FIG. 1 is a sectional view schematically showing a first embodiment of a water circulation apparatus according to the present invention, FIG. 2 is a perspective view showing a water circulation apparatus shown in FIG. 1 installed in lake water, Fig. 5 is a cross-sectional view showing a state in which an air bucket and a pumping bucket move in an exhaust port configured in the first embodiment of the water circulation device according to the first embodiment.

The water circulation apparatus M of the present embodiment includes an air pipe 311 for injecting air into water; An air bucket 210 formed into a cap shape so as to collect the air bubble A generated through the air pipe 311; A pumping bucket 220 formed in a cap shape so as to move together with the movement of the air bucket 210 and carry water in the water; And a guide frame (100) in which at least one of the air bucket (210) and the pumping bucket (220) is movably mounted and guided.

The air pipe 311 is communicably connected to the air pump 310 so that air in the air pumped by the air pump 310 is pumped into the water so that the air bucket 210 located in the water collects the air. Although the air pipe 311 is connected to the air pump 310 in the present embodiment, the compressed air in the air tank is connected to the air tank 311 (not shown) So that the air bucket 210 can be collected.

The air bucket 210 has a cap shape. When the opening part is downwardly positioned in the water, the air pipe 311 collects the air bubbles A injected into the water. If the opening part is in an upward position, Exhausted. The posture of the air bucket 210 in which the opening portion is upward can be taken not only in water but also in water or water.

The pumping bucket 220 has a cap shape and is connected to the air bucket 210 so that the air bucket 210 moves in the water due to the upward force received by the air bucket 210. The pumping buckets 220 may be arranged adjacent to each other so as to be paired with the air buckets 210. Alternatively, the pumping buckets 220 may be disposed at a distance from each other, and the number of the pumping buckets 220 and the air buckets 210 may be mismatched .

The pumping bucket 220 is made of a material having the same or similar shape and specific gravity as the air bucket 210. Since the pumping bucket 220 is intended to carry water in water unlike the air bucket 210, Thereby establishing an opposed connection. The pumping bucket 220 adjacent to the air bucket 210 is positioned in a position where the opening portion is raised upward so that the low layer water can be taken up to the surface layer Lt; / RTI >

The air bucket 210 and the pumping bucket 220 are not limited to specific gravity but the air bucket 210 and the pumping bucket 220 may be formed of a flexible connecting line L having a specific gravity smaller than that of water. It is preferable that at least one of the air bucket 210 and the pumping bucket 220 is made of a material having a specific gravity larger than that of water so that the air bucket 210 and the pumping bucket 220 do not rise in water by their own weight. Accordingly, the air bucket 210 collects the air bubble A to generate a rising force, and moves together with the pumping bucket 220 with this power.
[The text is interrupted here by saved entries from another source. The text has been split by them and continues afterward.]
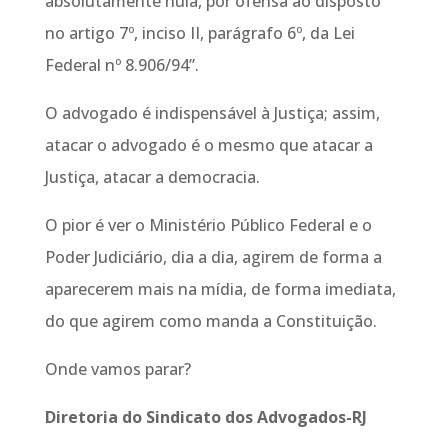
absolutamente nula, por ofensa ao disposto
no artigo 7º, inciso II, parágrafo 6º, da Lei
Federal nº 8.906/94”.
O advogado é indispensável à Justiça; assim,
atacar o advogado é o mesmo que atacar a
Justiça, atacar a democracia.
O pior é ver o Ministério Público Federal e o
Poder Judiciário, dia a dia, agirem de forma a
aparecerem mais na mídia, de forma imediata,
do que agirem como manda a Constituição.
Onde vamos parar?
Diretoria do Sindicato dos Advogados-RJ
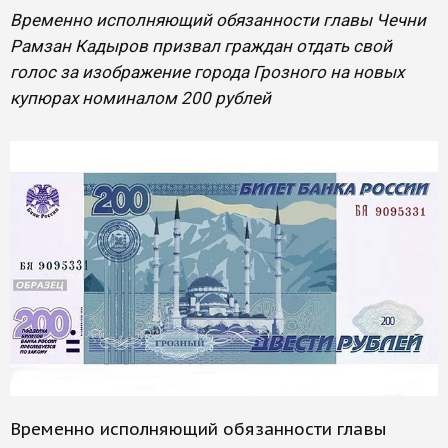
Временно исполняющий обязанности главы Чечни
Рамзан Кадыров призвал граждан отдать свой
голос за изображение города Грозного на новых
купюрах номиналом 200 рублей
Временно исполняющий обязанности главы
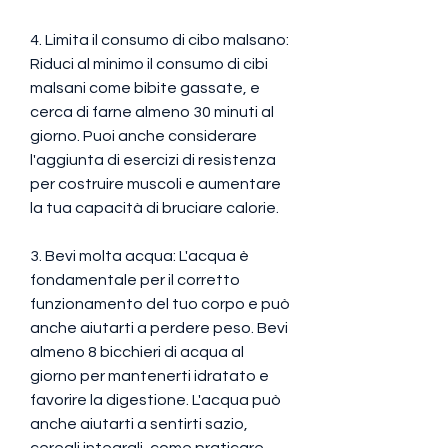
4. Limita il consumo di cibo malsano: 
Riduci al minimo il consumo di cibi 
malsani come bibite gassate, e 
cerca di farne almeno 30 minuti al 
giorno. Puoi anche considerare 
l'aggiunta di esercizi di resistenza 
per costruire muscoli e aumentare 
la tua capacità di bruciare calorie.
3. Bevi molta acqua: L'acqua è 
fondamentale per il corretto 
funzionamento del tuo corpo e può 
anche aiutarti a perdere peso. Bevi 
almeno 8 bicchieri di acqua al 
giorno per mantenerti idratato e 
favorire la digestione. L'acqua può 
anche aiutarti a sentirti sazio, 
cereali integrali, come praticare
The guide frame 100 guides movement by mounting at least one of the air bucket 210 and the pumping bucket 220 so that the pneumatic bucket 210 and the pumping bucket 220 connected to each other as described above are supported by the air bucket 210 And moves along the guide frame 100 along the water due to the upward force generated in the guide frame 100. [ Since the airbag 210 and the pumping bucket 220 of the present embodiment are connected to each other in an endless track manner and the guide frame 100 also has an annular shape corresponding to the airbag 210 and the pumping bucket 220, (220) repeats rotation in the water.

More specifically, the guide frame 100 of the present embodiment includes a bucket transfer pipe 110 installed to receive and guide at least one air bucket 210; The air pipe 311 is mounted on the guide frame 100 so that air can be injected into the bucket transfer pipe 110.

The bucket transfer pipe 110 of the present embodiment is an annular pipe and is installed so as to terminate the surface layer and the bottom layer in water, and an air bucket 210 and a pumping bucket 220 are movably mounted in the hollow. A first opening 111 is formed in an upper portion of the surface layer of the bucket conveying pipe 110 so that the air introduced into the hollow of the air bucket 210 and the bucket conveying pipe 110 and the low- A second opening 112 is formed in a lower portion of the lower portion of the bucket conveying pipe 110 so that the surface layer water flowing into the hollow of the bucket conveying pipe 110 is discharged and the lower layer water is introduced.

Accordingly, the air bucket 210 is moved in the bucket transfer pipe 110 by the upward force by the air injected through the air pipe 311, and the pumping bucket 220 is moved by the upward force applied by the air bucket 210, 2, and the surface layer water flowing into the hollow through the first opening 111 is transferred to the lower layer.

A plurality of air buckets 210 and a pumping bucket 220 are connected to the hollow of the bucket conveying pipe 110 through a connection line L to generate circulating water in the bucket conveying pipe 110, The surface waters and bottom waters of lake water are maintained in a continuous cycle.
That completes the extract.